» **Exercise**: For the listing below, print exactly the lines from the line with "Hamburger Winterdom Das größte" to the line with "WordPress-Theme: Poseidon von ThemeZee.", both included, and nothing beyond them.

» **Given records**:
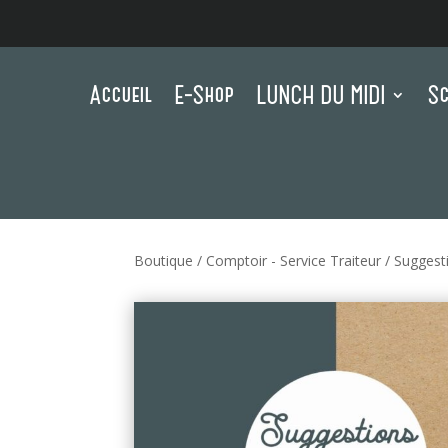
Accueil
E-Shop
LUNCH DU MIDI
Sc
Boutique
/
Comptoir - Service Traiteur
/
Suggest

...

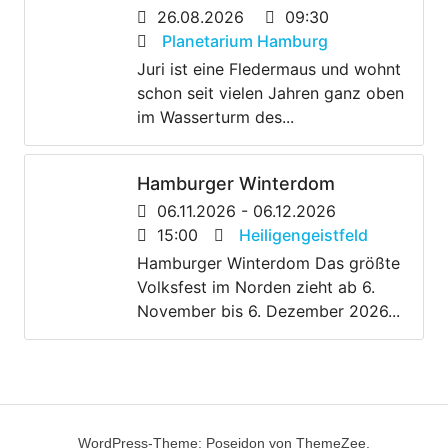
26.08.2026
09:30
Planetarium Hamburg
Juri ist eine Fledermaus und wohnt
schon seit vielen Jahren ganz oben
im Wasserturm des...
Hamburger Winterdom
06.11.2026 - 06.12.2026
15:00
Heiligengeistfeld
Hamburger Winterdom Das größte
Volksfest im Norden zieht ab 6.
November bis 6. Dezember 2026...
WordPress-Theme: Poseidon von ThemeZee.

---

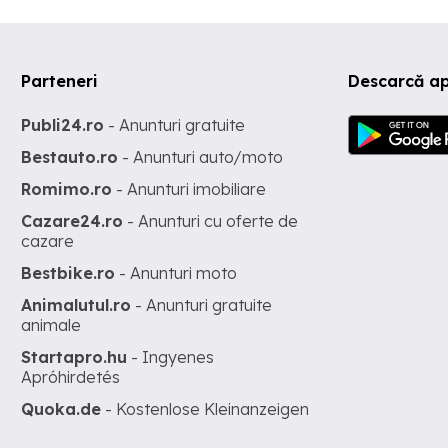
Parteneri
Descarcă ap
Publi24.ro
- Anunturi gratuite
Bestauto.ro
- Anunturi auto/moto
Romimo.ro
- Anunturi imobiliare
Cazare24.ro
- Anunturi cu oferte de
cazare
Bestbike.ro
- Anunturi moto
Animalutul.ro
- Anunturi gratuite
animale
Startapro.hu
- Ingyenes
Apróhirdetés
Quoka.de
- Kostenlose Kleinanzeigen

» **Output for this exercise**:
Hamburger Winterdom Das größte
Volksfest im Norden zieht ab 6.
November bis 6. Dezember 2026...
WordPress-Theme: Poseidon von ThemeZee.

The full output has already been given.